Perfect Days is a film directed by Wim Wenders about a Japanese man who lives and works in Tokyo, Japan. There is a subtlety to the film, in how unsubtle the direction is. Things are shown plainly. Dreams are the murkiest part of the film. Every time Hirayama goes to sleep we see a strange version of reality portrayed in black and white. A dream reality. The black and white images fade into one another and sometimes the images relate directly to what just happened and sometimes they don’t.

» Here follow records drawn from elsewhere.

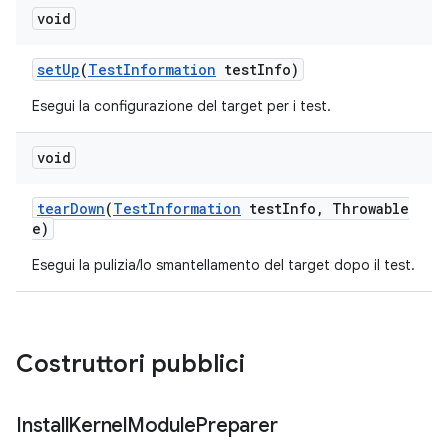
void
set
Up
(
Test
Information
test
Info)
Esegui la configurazione del target per i test.
void
tear
Down
(
Test
Information
test
Info
,
Throwable
e)
Esegui la pulizia/lo smantellamento del target dopo il test.
Costruttori pubblici
Install
Kernel
Module
Preparer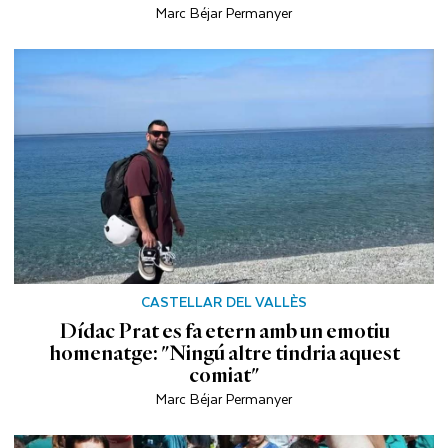
Marc Béjar Permanyer
CASTELLAR DEL VALLÈS
Dídac Prat es fa etern amb un emotiu
homenatge: "Ningú altre tindria aquest
comiat"
Marc Béjar Permanyer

This film is more than anything about the days of a man’s life which he aims to live alone. He wakes up and waters little saplings sitting under ultra violet lights in a room in his home. He exits the front door and looks at the sky. There are some people he just doesn’t want to say a word to. They can speak to him but he doesn’t need to say a thing so he doesn’t. Around the beginning it focuses heavily on the routine of his job. He cleans toilets around Tokyo. He works with a foolish man who wants to do anything but the job. This man is me from a few weeks ago but now I feel more like Hirayama today. Getting up in the morning and getting to work. Routine can become a beautiful thing. To know where one is within that hour or that hour. Hirayama works thoroughly. He cleans like it is his life’s purpose. He ends the day with reading a book. After watching this film I started reading. I mean as a writer you’d expect I would read but I really didn’t. I didn’t spend my free time reading. But now I do. It has become part of my life, my routine.

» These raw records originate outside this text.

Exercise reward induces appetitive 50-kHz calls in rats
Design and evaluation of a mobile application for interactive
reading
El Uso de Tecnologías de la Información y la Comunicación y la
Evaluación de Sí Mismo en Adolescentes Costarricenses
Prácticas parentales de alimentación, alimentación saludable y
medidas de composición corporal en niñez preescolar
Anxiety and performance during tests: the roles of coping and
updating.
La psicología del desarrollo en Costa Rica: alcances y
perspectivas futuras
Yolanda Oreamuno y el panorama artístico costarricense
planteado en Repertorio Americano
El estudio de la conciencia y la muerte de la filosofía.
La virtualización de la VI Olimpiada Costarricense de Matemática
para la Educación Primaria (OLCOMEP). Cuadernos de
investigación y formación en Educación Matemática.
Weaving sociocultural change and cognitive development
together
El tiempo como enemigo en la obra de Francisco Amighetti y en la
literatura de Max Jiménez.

If the movie was just routine it would be interesting but it also wouldn’t have real content we expect from a narrative. The way routine is interrupted by life is important to this story. While Hirayama is cleaning sometimes he has to get out of the way for someone who really has to use the bathroom. Or there are moments when he sees a homeless person who acts strangely. He practices these movements, this almost dance. These ghosts come in and out of his life without much thought but they interrupt his attention. But the day marches on. One day he drives his foolish coworker to a date with the date in his little truck full of cleaning supplies. These little fanciful interruptions are both mundane and interesting. He seems like he depends on his routine to feel stable. He doesn’t want to be confronted by his day. This first real interruption is a deviation from his day but also is pretty mundane.
Later in the film, his niece comes to his house as a runaway. She doesn’t mention the fact that she ran away and I didn’t think about it but it’s quite obvious in hindsight. She joins him while he cleans toilets for the first day. Getting up at the crack of dawn. They spend time together. He is still quiet but they seem to really enjoy each other’s company. He has to sleep in a closet though. It is a wonderful interruption. This does not last. His sister comes to his home and tells her daughter to get in the vehicle. Earlier in the movie the niece implies that there is something wrong between her mother and Hirayama. There is clearly tension between the two. She tears up when she learns that he is indeed cleaning toilets. She tells him that their father is becoming vacant from dementia, vacant of anger and disappointment she implies. She is wealthy. You can tell by her car and her driver. After this extended episode with his niece. He is shaken up. Anxiety comes to the surface. His next day just isn’t right. He has to work a double shift because the foolish coworker quit. The next day is a day off, things still don’t feel right and at the end of it he buys a pack of cigarettes and some beer.
I think this moment more than anything reminds me of a change I want to make and a moment I lived through. My days are full of escape. I scroll through Youtube. I waste my time with content I don’t really like. I put my work off to the last moment. I half ass the life I live. I want to be different. I seek a routine where I put myself and my health first. I want his routine. Where he needs spontaneity and people, I need routine and focus.
There was a moment where I felt utter despair at all that I needed to do to pass this last year at the University of Maine at Farmington. Now I’ve started with one step at a time. I write in the morning, read afterwards and then I start working on any school assignment I need done. Work is hard but it is its own reward. It’s working so far but I’m afraid I’ll go back to that space. Day wasting. Boring and bitter. I don’t want to let perfect days slip right by.